Case ID: ad3d_24/html/0164-01.html
Source: Caselaw Access Project
Author: {"author": "", "license": "Public Domain", "url": "https://static.case.law/"}
Date Created: 2024-08-24T03:29:51.129683

Alberta Harris, Appellant, v New York City Health & Hospitals Corporation, Defendant, and “Aramark” Corporation, Respondent.
    [806 NYS2d 26]
   Order, Supreme Court, Bronx County (Yvonne Gonzalez, J.), entered on or about April 14, 2005, which granted the motion of Aramark Corporation (Aramark) for summary judgment dismissing the complaint as against it, unanimously reversed, on the law, without costs, the motion denied and the complaint reinstated as against Aramark.

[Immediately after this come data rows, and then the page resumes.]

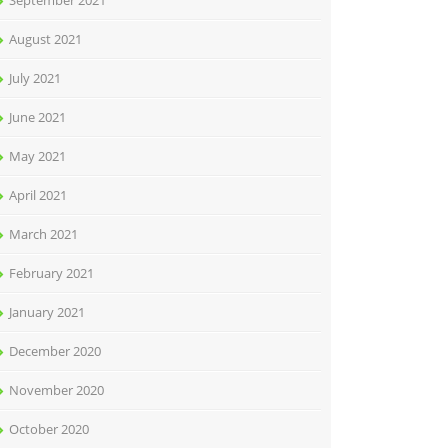
September 2021
August 2021
July 2021
June 2021
May 2021
April 2021
March 2021
February 2021
January 2021
December 2020
November 2020
October 2020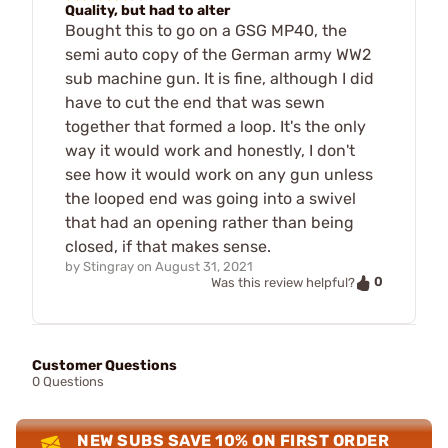
Quality, but had to alter
Bought this to go on a GSG MP40, the
semi auto copy of the German army WW2
sub machine gun. It is fine, although I did
have to cut the end that was sewn
together that formed a loop. It's the only
way it would work and honestly, I don't
see how it would work on any gun unless
the looped end was going into a swivel
that had an opening rather than being
closed, if that makes sense.
by
Stingray
on
August 31, 2021
0
Was this review helpful?
Customer Questions
0 Questions
NEW SUBS SAVE 10% ON FIRST ORDER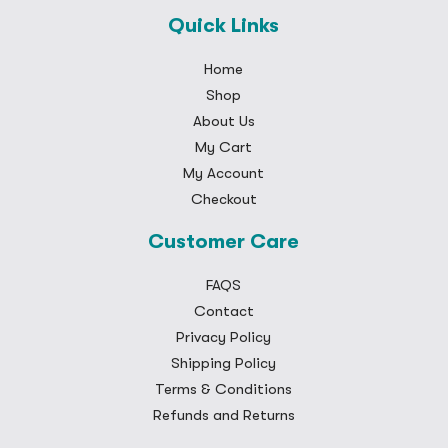
Quick Links
Home
Shop
About Us
My Cart
My Account
Checkout
Customer Care
FAQS
Contact
Privacy Policy
Shipping Policy
Terms & Conditions
Refunds and Returns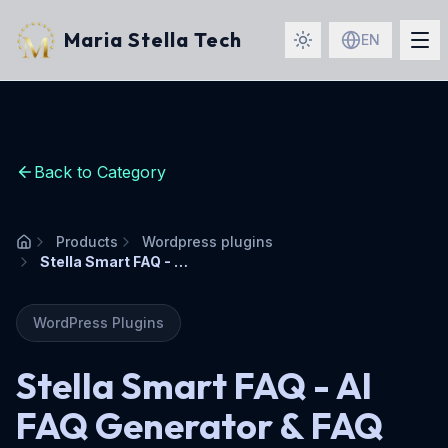
Maria Stella Tech
EN
Back to Category
Products
Wordpress plugins
Home
Stella Smart FAQ - AI FAQ Generator & FAQ Schema Plugin
WordPress Plugins
Stella Smart FAQ - AI
FAQ Generator & FAQ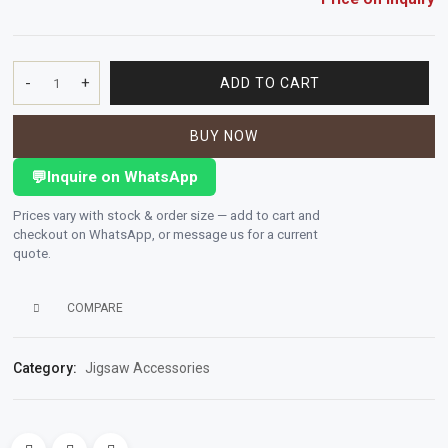
Polishing
Pads
-
+
ADD TO CART
Size:
115
Cement,
BUY NOW
mm
Mortar
x
&
💬
Inquire on WhatsApp
1.0
Concrete
mm
Prices vary with stock & order size — add to cart and
Mixes
x
checkout on WhatsApp, or message us for a current
22
quote.
mm
Fishing
4.5"
COMPARE
x
Contact
3/64"
Us
x
Category:
Jigsaw Accessories
7/8"
Knowledge
Extra
Base
Big
Double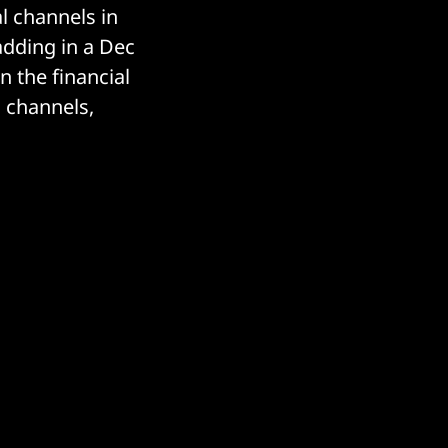
l channels in
adding in a Dec
n the financial
 channels,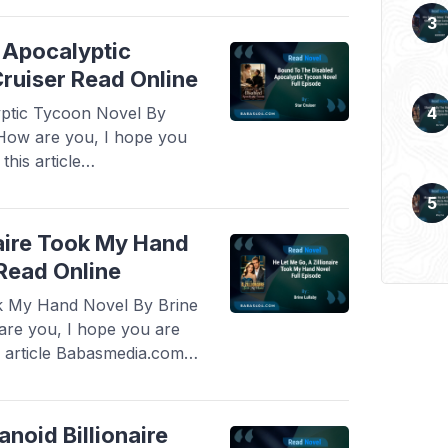
 Novel By Velvet Piston,
d more
 Apocalyptic
ruiser Read Online
ptic Tycoon Novel By
 How are you, I hope you
his article
ovel Read Bound To The
el By Star Cruiser, this
ught after by novel
naire Took My Hand
 Read Online
ok My Hand Novel By Brine
are you, I hope you are
s article Babasmedia.com
e Go, A Zillionaire Took
this novel is quite
noid Billionaire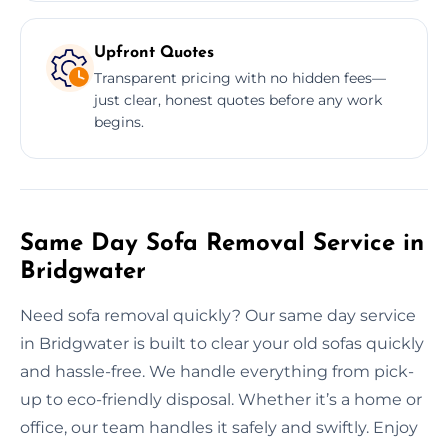
Upfront Quotes
Transparent pricing with no hidden fees—
just clear, honest quotes before any work
begins.
Same Day Sofa Removal Service in
Bridgwater
Need sofa removal quickly? Our same day service
in Bridgwater is built to clear your old sofas quickly
and hassle-free. We handle everything from pick-
up to eco-friendly disposal. Whether it’s a home or
office, our team handles it safely and swiftly. Enjoy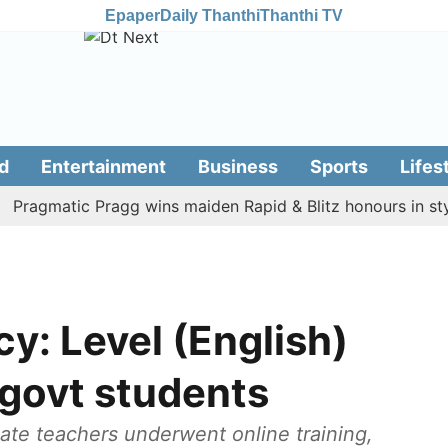
Epaper
Daily Thanthi
Thanthi TV
d
Entertainment
Business
Sports
Lifes
gmatic Pragg wins maiden Rapid & Blitz honours in style
cy: Level (English)
 govt students
ate teachers underwent online training,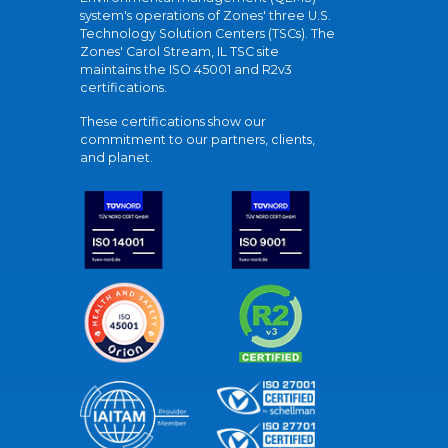
system's operations of Zones' three U.S.
Technology Solution Centers (TSCs). The
Zones' Carol Stream, IL TSC site
maintains the ISO 45001 and R2v3
certifications.
These certifications show our
commitment to our partners, clients,
and planet.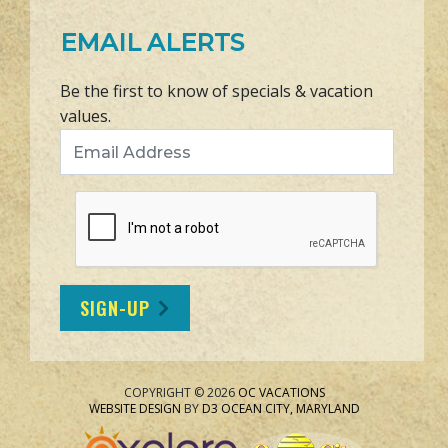
EMAIL ALERTS
Be the first to know of specials & vacation
values.
Email Address
SIGN-UP
COPYRIGHT © 2026
OC VACATIONS
WEBSITE DESIGN
BY
D3
OCEAN CITY, MARYLAND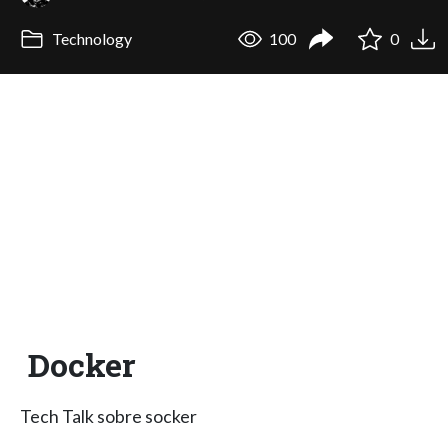
Technology
100
0
Docker
Tech Talk sobre socker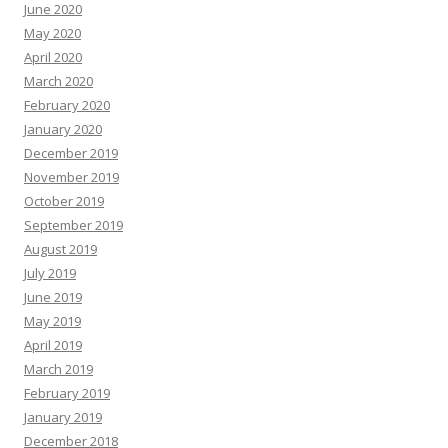
June 2020
May 2020
April 2020
March 2020
February 2020
January 2020
December 2019
November 2019
October 2019
September 2019
August 2019
July 2019
June 2019
May 2019
April 2019
March 2019
February 2019
January 2019
December 2018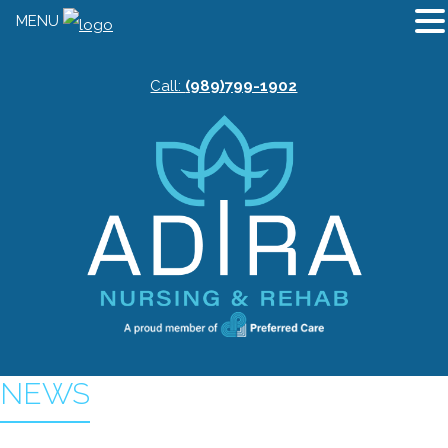
MENU
Call:
(989)799-1902
NEWS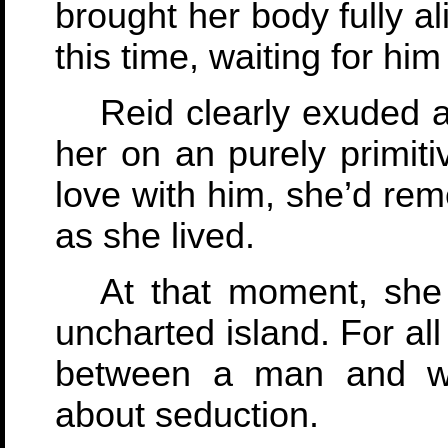
brought her body fully al
this time, waiting for hi
Reid clearly exuded 
her on an purely primit
love with him, she’d re
as she lived.
At that moment, she
uncharted island. For al
between a man and wom
about seduction.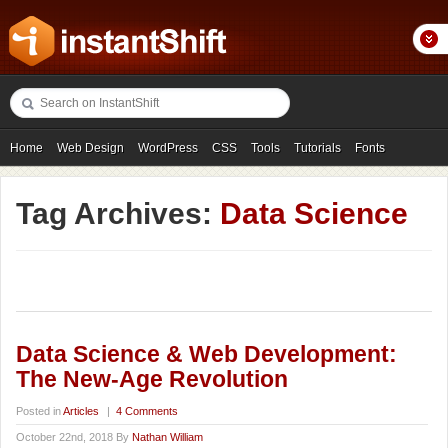
Home
Web Design
WordPress
CSS
Tools
Tutorials
Fonts
Freebies
Photography
Icons
Showcases
Tag Archives:
Data Science
Data Science & Web Development:
The New-Age Revolution
Posted in
Articles
|
4 Comments
October 22nd, 2018 By
Nathan William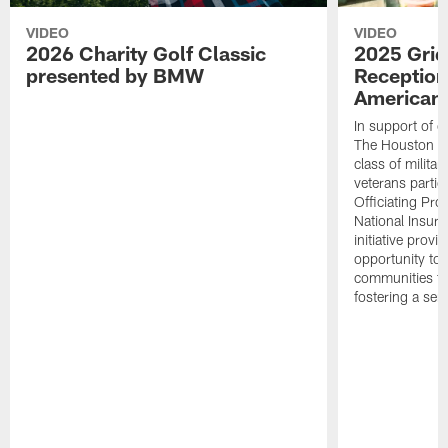
VIDEO
VIDEO
2026 Charity Golf Classic
2025 Grid
presented by BMW
Reception
American 
In support of ou
The Houston T
class of milita
veterans partic
Officiating Pr
National Insur
initiative provi
opportunity to r
communities thr
fostering a se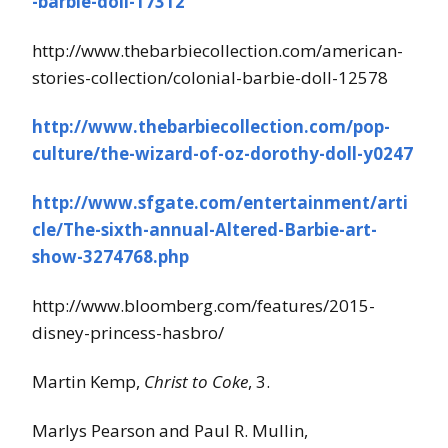
-barbie-doll-17312
http://www.thebarbiecollection.com/american-
stories-collection/colonial-barbie-doll-12578
http://www.thebarbiecollection.com/pop-
culture/the-wizard-of-oz-dorothy-doll-y0247
http://www.sfgate.com/entertainment/arti
cle/The-sixth-annual-Altered-Barbie-art-
show-3274768.php
http://www.bloomberg.com/features/2015-
disney-princess-hasbro/
Martin Kemp,
Christ to Coke
, 3.
Marlys Pearson and Paul R. Mullin,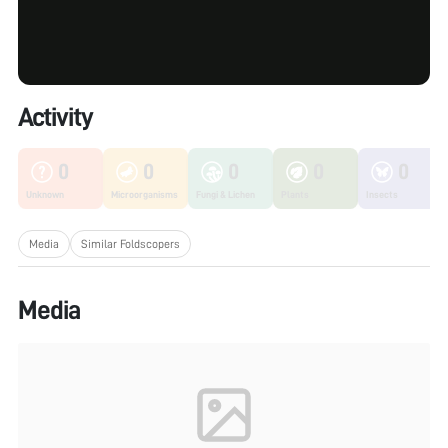
Activity
0
0
0
0
0
Unknown
Microorganisms
Fungi & Lichen
Plants
Insects
Media
Similar Foldscopers
Media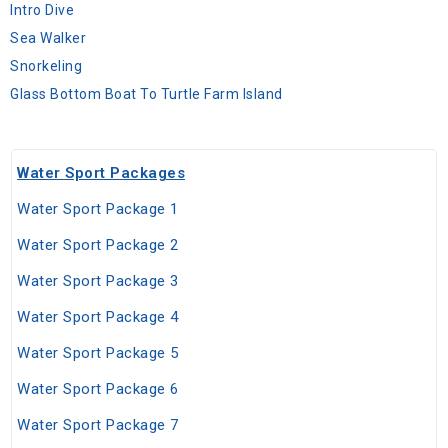
Intro Dive
Sea Walker
Snorkeling
Glass Bottom Boat To Turtle Farm Island
Water Sport Packages
Water Sport Package 1
Water Sport Package 2
Water Sport Package 3
Water Sport Package 4
Water Sport Package 5
Water Sport Package 6
Water Sport Package 7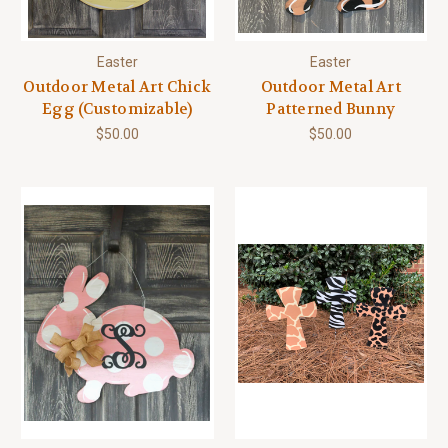
Easter
Easter
Outdoor Metal Art Chick
Outdoor Metal Art
Egg (Customizable)
Patterned Bunny
$50.00
$50.00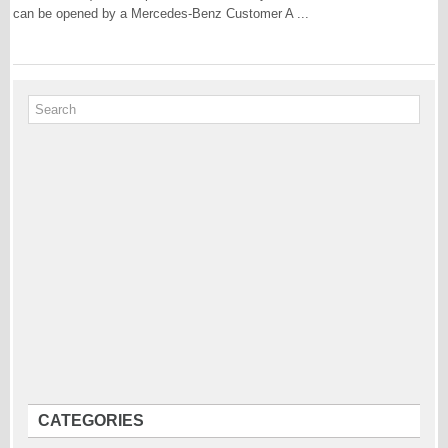
can be opened by a Mercedes-Benz Customer A ...
CATEGORIES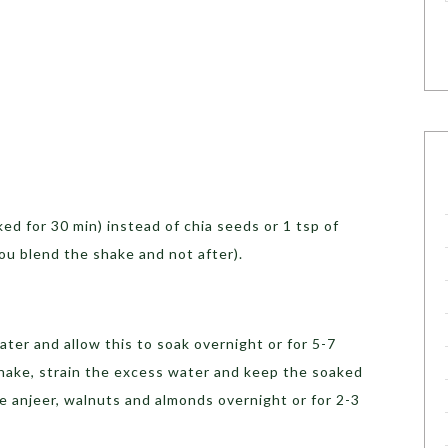
ked for 30 min) instead of chia seeds or 1 tsp of
you blend the shake and not after).
ater and allow this to soak overnight or for 5-7
hake, strain the excess water and keep the soaked
e anjeer, walnuts and almonds overnight or for 2-3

Flaintiff claimed that she was injured when she tripped and fell on carpeting in the lobby of Lincoln Hospital that was negligently installed by Aramark. Aramark had contracted with defendant New York City Health and Hospitals Corporation to maintain the carpeting in the lobby of Lincoln Hospital and, pursuant to the contract, had replaced the carpeting on April 4, 2003, five days before the accident. Flaintiff claimed that after her foot hit a rise in the carpeting, causing her to fall, she and codefendant Health and Hospitals Corporation’s security guard observed a rise in the carpeting created by two overlapping sections.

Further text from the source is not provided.